A device born out of a collaboration between The University of Texas Health Science Center at Houston (UTHealth) and Rice University could save lives in Fiji where cardiovascular disease has been called a pandemic.
The device, the AutoSyP, was designed for patients in developing nations who need quick access to medications such as clot busters, which must be given a drop at a time for hours.
"In a lot of the developing world, there's a tremendous burden of cardiac disease," said Rohith Malya, M.D., assistant professor and director of the Division of Global Health in the Department of Emergency Medicine at the UTHealth Medical School. "Fiji is the epicenter of it all. They have a death rate from heart attacks about five to eight times that of the United States."

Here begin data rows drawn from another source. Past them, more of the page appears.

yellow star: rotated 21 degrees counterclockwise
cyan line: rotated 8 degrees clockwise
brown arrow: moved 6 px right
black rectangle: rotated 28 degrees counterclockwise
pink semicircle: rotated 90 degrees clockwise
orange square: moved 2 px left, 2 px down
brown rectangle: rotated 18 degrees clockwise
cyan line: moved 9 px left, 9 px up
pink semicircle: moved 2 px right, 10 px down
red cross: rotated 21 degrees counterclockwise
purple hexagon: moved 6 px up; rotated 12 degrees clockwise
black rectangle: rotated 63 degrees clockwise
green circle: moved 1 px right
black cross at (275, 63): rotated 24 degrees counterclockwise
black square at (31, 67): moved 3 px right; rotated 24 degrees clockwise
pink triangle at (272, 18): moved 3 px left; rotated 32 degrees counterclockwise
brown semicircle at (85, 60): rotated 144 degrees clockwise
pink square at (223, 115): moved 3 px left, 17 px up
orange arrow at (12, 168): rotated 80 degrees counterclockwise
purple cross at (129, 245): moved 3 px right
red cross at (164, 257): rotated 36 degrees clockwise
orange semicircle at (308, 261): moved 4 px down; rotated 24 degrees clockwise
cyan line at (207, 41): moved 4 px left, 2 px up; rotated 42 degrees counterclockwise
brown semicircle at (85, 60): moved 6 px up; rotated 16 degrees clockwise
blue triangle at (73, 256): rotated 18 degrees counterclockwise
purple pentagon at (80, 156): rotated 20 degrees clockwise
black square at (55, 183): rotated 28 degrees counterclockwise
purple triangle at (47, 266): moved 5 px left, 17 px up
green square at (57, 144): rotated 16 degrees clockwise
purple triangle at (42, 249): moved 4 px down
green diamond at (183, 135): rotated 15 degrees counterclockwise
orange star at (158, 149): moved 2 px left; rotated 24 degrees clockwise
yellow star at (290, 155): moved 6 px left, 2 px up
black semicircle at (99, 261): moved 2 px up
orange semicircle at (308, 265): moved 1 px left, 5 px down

In the Western world, Malya said, hospitals often treat clots in a catheterization lab where they can receive angioplasty balloons or stents. "But these machines are expensive, and few organizations apart from high-level Western hospitals are able to build and staff them. We're interested in putting older medications to new uses to get Western-level outcomes - bypassing the need for angioplasty in resource-limited settings. There's research out there that suggests this is possible," Malya said.
He approached Rebecca Richards-Kortum, Ph.D., director of the Rice 360˚ Institute for Global Health Technologies, and Maria Oden, Ph.D., director of the Oshman Engineering Design Kitchen, for help.
They in turn brought together a team of students to tackle the problem. The Rice engineering seniors who call themselves Chemomatic have won honors for their box, which costs less than $400. They placed third in the 2013 University of Minnesota Design of Medical Devices student competition earlier this month. But the real payoff will come when UTHealth physicians and residents take the device to Fiji for evaluation with heart-attack and stroke patients.
Malya said heart attacks tend to strike Fijians in their 30s and 40s, much younger than in the Western world. "We think there's a genetic predisposition to the Western diet being exceptionally harmful to them," he said. "The Western diet and tobacco came to them about 30 years ago, at a time when they were a nation of fishermen and everyone was rather healthy."
Fiji was among the South Pacific nations that declared a pandemic for heart disease at the United Nations in 2011. "It was the first time a non-communicable disease was declared a pandemic for any region," Malya said. "This was a wake-up call - as nations started to live like us in the West, they began to die like us at rates much faster than anyone anticipated."
Rice students Glenn Fiedler, Peter Jung, Lemuel Soh and Kevin Jackson designed their device to run for 24 hours using very little battery power as it delivers a measured dose of drugs or saline to a patient more accurately than an IV drip would. Though it can help treat patients with many needs, the first are likely to be cardiac and stroke patients like those under the care of Malya and Amy Noland, M.D., an assistant professor of emergency medicine at UTHealth who also works with the team. Malya and Noland were the clinical mentors for the team.
"Myocardial infarctions are ischemic events, clots that develop in the heart, so you use thrombolytic drugs like tPA and streptokinase to break up the clot," said Jackson, who plans to attend medical school after graduating from Rice. "Both can be used for cardiovascular events. Some strokes are ischemic events, a clot in the brain, and you can use tPA."
The AutoSyP delivers force to syringes of various sizes through a spring-driven ratchet-and-pawlescapement system, like those found in timepieces. "The idea is to regulate something that wants to unwind quickly," said Jung, also a future medical student, explaining why the team used a battery-driven stepper motor to disengage the two pawls from the ratchet in turn.
"The spring wants to unwind the ratchet, but it's opposed by the pawls," Jung said. "So to knock these pawls up one at a time and allow the release in spring tension, we need to input some energy."
Every step pushes the syringe plunger a tiny bit forward. A few simple adjustments allow a clinician to adapt the device for various syringe sizes.
They want the AutoSyP to be portable enough to be used in ambulances. "As they like to say, time is tissue," Jackson said. "The longer you wait (to deliver treatment), the more of it is dying."
Malya hopes to have one or more AutoSyP prototypes in Fiji for evaluation by health officials within the next six months.
"If this works in Fiji, it's very expandable to relieve noncommunicable disease burdens in much of Africa and Southeast Asia," Malya said. "If you start at Bangkok and draw a 1,000-mile radius, you cover 30 percent of the world's population growth. This is a region that is astoundingly susceptible to heart disease, diabetes and stroke."